Let \(S_i\) be the \(i^{th}\) letter of S, so \(S_1\) is the first letter of S. Moreover, let \(S_{i, j}\) denote the substring of S starting with \(S_i\) and ending in \(S_j\). \(T_{i, j}\) is defined analogously. For example, if \(S = abba\), then \(S_{2,4} = bba\). Each given query consists of 5 integers \(K, a, b, c, d\). The answer to the query is \(\texttt{YES}\) if and only if substring \(S_{a, b}\) can be obtained from substring \(T_{c, d}\) by using at most K swaps adjacent letters of \(T_{c,d}\). Otherwise the answer is \(\texttt{NO}\). More formally, a single swap of adjacent letters in T is replacing simultaneously \(T_i\) with \(T_j\) and \(T_j\) with \(T_i\) for \(j = i + 1\), where \(1 \leq i \leq |T| - 1\).
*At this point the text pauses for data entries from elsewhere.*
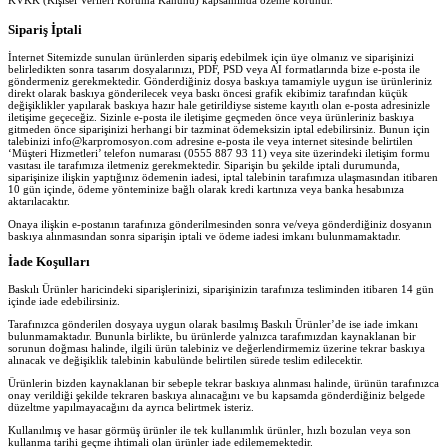
KVKK (Kişisel Verileri Koruma Kanunu) kapsamında özenle korunur.
Sipariş İptali
İnternet Sitemizde sunulan ürünlerden sipariş edebilmek için üye olmanız ve siparişinizi
belirledikten sonra tasarım dosyalarınızı, PDF, PSD veya AI formatlarında bize e-posta ile
göndermeniz gerekmektedir. Gönderdiğiniz dosya baskıya tamamiyle uygun ise ürünleriniz
direkt olarak baskıya gönderilecek veya baskı öncesi grafik ekibimiz tarafından küçük
değişiklikler yapılarak baskıya hazır hale getirildiyse sisteme kayıtlı olan e-posta adresinizle
iletişime geçeceğiz. Sizinle e-posta ile iletişime geçmeden önce veya ürünleriniz baskıya
gitmeden önce siparişinizi herhangi bir tazminat ödemeksizin iptal edebilirsiniz. Bunun için
talebinizi info@karpromosyon.com adresine e-posta ile veya internet sitesinde belirtilen
‘Müşteri Hizmetleri’ telefon numarası (0555 887 93 11) veya site üzerindeki iletişim formu
vasıtası ile tarafımıza iletmeniz gerekmektedir. Siparişin bu şekilde iptali durumunda,
siparişinize ilişkin yaptığınız ödemenin iadesi, iptal talebinin tarafımıza ulaşmasından itibaren
10 gün içinde, ödeme yönteminize bağlı olarak kredi kartınıza veya banka hesabınıza
aktarılacaktır.
Onaya ilişkin e-postanın tarafınıza gönderilmesinden sonra ve/veya gönderdiğiniz dosyanın
baskıya alınmasından sonra siparişin iptali ve ödeme iadesi imkanı bulunmamaktadır.
İade Koşulları
Baskılı Ürünler haricindeki siparişlerinizi, siparişinizin tarafınıza tesliminden itibaren 14 gün
içinde iade edebilirsiniz.
Tarafınızca gönderilen dosyaya uygun olarak basılmış Baskılı Ürünler’de ise iade imkanı
bulunmamaktadır. Bununla birlikte, bu ürünlerde yalnızca tarafımızdan kaynaklanan bir
sorunun doğması halinde, ilgili ürün talebiniz ve değerlendirmemiz üzerine tekrar baskıya
alınacak ve değişiklik talebinin kabulünde belirtilen sürede teslim edilecektir.
Ürünlerin bizden kaynaklanan bir sebeple tekrar baskıya alınması halinde, ürünün tarafınızca
onay verildiği şekilde tekraren baskıya alınacağını ve bu kapsamda gönderdiğiniz belgede
düzeltme yapılmayacağını da ayrıca belirtmek isteriz.
Kullanılmış ve hasar görmüş ürünler ile tek kullanımlık ürünler, hızlı bozulan veya son
kullanma tarihi geçme ihtimali olan ürünler iade edilememektedir.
For example if \(S = abbab\) and \(T = ababa\), then \(S_{1, 3} = abb\) can be obtained from \(T_{2, 4} = bab\) using a single swap. Moreover, if \(S = abcab\) and \(T = abcab\), then \(S_{1, 3} = abc\) can be obtained from \(T_{3, 5} = cab\) using 2 swaps (first we can swap c with a and then c with b). Notice that this cannot be done using less than 2 swaps.

Input Format:

In the first line there is a single string S. In the second line there is a single string T. In the third line, there is a single integer Q denoting the number of queries to handle. Each of the following Q lines corresponds to a single query. In the \(i^{th}\) of them, there are 5 space separated integers \(K, a, b, c, d\) describing the \(i^{th}\) query.

Constraints:

\(1 \leq N \leq 10^5\)
\(1 \leq Q \leq 10^5\)
\(1 \leq a \leq b \leq N\)
\(1 \leq c \leq d \leq N\)
\(0 \leq K \leq 2\)
each letter of S is either a, b or c

Output Format:

Output exactly Q lines. In the \(i^{th}\) of them print \(\texttt{YES}\) if the answer to the \(i^{th}\) query is positive. Otherwise, print \(\texttt{NO}\).